Wednesday, April 9, 2014

Path to Passover :: Interview with Miri

Welcome to my second interview in my Passover series! Today's interview is with Miri from (check it out!). I've never met her in person, but I have followed her blog for a while. I love the projects she displays. It makes me wish sometimes that I lived in LA to see in person some of the beautiful things she makes. Enjoy the interview!

Please introduce yourself, including the Congregation you attend as well as the role(s) you play. No role is too small :)
My name is Miri, and my blog is I attend Ruach LA. Because I was married only last June, my husband and I have taken a much needed break from any kind of leadership or service position, and we are really enjoying just being attendees.

How would you describe your level of Jewish observance? 
My Jewish observance is really what I can handle without pulling my hair out. I used to be very Conservadox, especially when it came to abstaining from certain things on Shabbat. This last year when I got married, I did everything myself: The bridesmaids dresses, the decor, the food, the cakes.
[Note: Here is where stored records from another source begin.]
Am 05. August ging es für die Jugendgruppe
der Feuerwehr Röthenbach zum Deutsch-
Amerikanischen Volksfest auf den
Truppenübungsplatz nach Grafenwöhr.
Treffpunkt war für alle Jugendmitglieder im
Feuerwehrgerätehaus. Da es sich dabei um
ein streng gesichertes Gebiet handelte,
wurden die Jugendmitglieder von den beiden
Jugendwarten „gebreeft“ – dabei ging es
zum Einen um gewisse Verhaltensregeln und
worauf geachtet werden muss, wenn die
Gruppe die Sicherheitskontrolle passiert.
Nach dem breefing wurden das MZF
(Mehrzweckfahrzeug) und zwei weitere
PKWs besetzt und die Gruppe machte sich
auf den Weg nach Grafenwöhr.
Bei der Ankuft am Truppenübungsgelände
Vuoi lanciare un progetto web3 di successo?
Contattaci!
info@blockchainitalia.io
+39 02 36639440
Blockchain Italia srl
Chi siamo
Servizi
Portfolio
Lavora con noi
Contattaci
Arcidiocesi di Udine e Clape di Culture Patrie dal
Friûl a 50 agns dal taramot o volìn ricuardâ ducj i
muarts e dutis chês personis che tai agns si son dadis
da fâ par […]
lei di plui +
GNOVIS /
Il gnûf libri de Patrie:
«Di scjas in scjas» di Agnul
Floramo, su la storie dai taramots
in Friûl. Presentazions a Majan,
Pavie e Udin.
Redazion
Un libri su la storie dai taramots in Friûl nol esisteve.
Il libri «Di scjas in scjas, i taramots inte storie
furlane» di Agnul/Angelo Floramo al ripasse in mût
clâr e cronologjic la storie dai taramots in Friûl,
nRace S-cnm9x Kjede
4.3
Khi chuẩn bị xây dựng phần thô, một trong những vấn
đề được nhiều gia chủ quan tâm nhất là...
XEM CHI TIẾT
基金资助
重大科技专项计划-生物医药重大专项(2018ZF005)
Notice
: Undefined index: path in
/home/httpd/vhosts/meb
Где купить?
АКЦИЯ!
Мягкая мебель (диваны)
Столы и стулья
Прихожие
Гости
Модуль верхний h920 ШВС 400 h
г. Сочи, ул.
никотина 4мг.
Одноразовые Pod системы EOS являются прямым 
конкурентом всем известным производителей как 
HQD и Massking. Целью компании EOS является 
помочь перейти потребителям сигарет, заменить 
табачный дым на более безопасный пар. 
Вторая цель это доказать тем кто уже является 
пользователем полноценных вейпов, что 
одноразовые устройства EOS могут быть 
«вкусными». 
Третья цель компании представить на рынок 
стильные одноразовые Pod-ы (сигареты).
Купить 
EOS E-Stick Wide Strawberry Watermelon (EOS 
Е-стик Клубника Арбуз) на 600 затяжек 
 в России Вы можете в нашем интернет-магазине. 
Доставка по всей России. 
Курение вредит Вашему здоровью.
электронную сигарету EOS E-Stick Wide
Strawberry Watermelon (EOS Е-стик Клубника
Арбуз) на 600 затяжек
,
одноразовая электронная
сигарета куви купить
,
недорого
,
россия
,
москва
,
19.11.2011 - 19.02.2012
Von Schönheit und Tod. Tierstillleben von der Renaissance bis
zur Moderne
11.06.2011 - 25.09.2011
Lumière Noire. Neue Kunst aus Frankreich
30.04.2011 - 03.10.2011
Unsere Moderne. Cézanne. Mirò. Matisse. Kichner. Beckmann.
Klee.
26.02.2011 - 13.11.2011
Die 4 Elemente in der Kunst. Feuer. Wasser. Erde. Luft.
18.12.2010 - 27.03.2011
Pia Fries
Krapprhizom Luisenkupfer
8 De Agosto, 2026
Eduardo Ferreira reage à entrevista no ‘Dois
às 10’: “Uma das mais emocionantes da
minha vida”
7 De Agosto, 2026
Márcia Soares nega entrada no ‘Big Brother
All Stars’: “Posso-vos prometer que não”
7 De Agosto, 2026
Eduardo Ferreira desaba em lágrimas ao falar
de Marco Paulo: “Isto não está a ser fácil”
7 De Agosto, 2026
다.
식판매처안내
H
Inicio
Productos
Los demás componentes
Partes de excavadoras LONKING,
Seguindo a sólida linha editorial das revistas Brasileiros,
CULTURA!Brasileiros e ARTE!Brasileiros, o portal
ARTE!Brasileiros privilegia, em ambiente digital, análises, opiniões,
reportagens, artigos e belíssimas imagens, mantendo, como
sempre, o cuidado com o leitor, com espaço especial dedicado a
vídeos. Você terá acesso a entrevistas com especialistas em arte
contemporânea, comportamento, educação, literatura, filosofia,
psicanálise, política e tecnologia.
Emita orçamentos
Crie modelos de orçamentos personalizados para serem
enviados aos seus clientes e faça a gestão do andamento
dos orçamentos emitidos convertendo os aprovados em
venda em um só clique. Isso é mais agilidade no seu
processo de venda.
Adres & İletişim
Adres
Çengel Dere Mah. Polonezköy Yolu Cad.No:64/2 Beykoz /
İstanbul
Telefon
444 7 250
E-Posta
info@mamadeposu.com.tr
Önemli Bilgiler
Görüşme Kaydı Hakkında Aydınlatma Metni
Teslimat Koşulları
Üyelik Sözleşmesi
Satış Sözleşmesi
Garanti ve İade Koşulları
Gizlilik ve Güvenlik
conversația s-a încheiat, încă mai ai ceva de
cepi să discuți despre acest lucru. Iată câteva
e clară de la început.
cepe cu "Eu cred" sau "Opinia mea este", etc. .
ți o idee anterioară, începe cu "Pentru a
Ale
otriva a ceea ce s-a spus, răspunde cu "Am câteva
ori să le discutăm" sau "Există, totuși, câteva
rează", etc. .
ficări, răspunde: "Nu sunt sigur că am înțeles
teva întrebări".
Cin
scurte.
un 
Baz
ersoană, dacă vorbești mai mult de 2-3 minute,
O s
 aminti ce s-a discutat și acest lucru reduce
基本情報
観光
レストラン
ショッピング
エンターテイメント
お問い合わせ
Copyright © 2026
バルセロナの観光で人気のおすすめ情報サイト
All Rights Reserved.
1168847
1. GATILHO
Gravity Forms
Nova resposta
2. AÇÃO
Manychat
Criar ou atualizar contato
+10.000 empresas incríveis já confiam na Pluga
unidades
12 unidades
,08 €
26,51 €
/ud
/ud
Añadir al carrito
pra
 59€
I basically killed myself slowly for 6 months, then after the wedding work became very demanding, and I was pulling down at least 60 hours a week. Shabbat became more of a break from the trauma. Throughout all this, I've always kept a kosher kitchen with separate dishes and hechsher-only foods. Now that my husband and I are working for ourselves, we are working to get back to a better Shabbat observance.

How long have you been celebrating Passover? Did you grow up celebrating it?
I did not grow up celebrating Passover as my parents became Christians when I was young. We also lived in a very remote place. A couple years ago I was at my mom's local grocery store looking for Matzah Meal and it was no no where to be found. The Messianic Movement introduced me to seders, and you can imagine for a while that looked like big congregational seders. When I became a little older, I started existing in both Messianic and non-Messianic communities, so I've been invited to many a home seder on both sides. I've actually never hosted an actual seder at my house.

What do you do to get ready for Passover? Please give me a brief description of your preparations. When do you start? How do you plan?
About 3 weeks before Passover I begin baking like a mad woman. This year we got a Costco membership, and bought the big bag of flour. I made a ton of bread and desserts, and most of them were distributed. I usually go overboard, as I did this year, and all that flour is almost gone. Once I've gone through eating the chametz, I go through all my cabinets in the kitchen, take everything out, toss anything containing the five grains, separate any kitniyot, wash all the dishes, deep clean the oven, refrigerator, stove and the inside of all the cabinets. Cover all the counter tops with tin foil, replace my cooking dishes with Passover dishes, replace plates and utensils is disposables and we're ready to go!

What do you and don't you eat during Passover? Do you follow a particular tradition?
I follow and Ashkenazi observance regarding Passover restrictions when it comes to food (I don't worry about toothpaste or shampoos). And, admittedly, sometimes in the middle of the Passover week I'll decide I'm actually Sephardic.

Describe your seder. What is your favorite part?
As I mentioned previously, I've never hosted a seder, but I do usually host something called Slumdog Pesach. It's a completely kosher for Passover Indian Buffet dinner party on the Saturday during Passover (as long as it's not the 1st or 2nd day). 

Do you have tips on getting through eight days without bread?
Quinoa, merengue, potatos, potato starch, tapioca flour. Or just decide you're Sephardic and there are plenty of options.

If someone were to come up to you never having kept Passover before, what advice would you give?
Take it slow. Don't plan a seder yourself, go to someone else's house. Give everything a deep a thorough cleaning, and get rid of the five grains. Don't worry about hechshers or corn and all that. As with anything done well, take you time and add restrictions each year.

How does Passover fit in your spiritual journey?
Cleaning the house is a very cathartic experience for me. In fact, one year I had just moved to a new place before Passover, and volunteered to clean someone else's house so I could exercise that discipline. Preparing for freedom requires a lot of work, self-examination. Cleaning does that for me.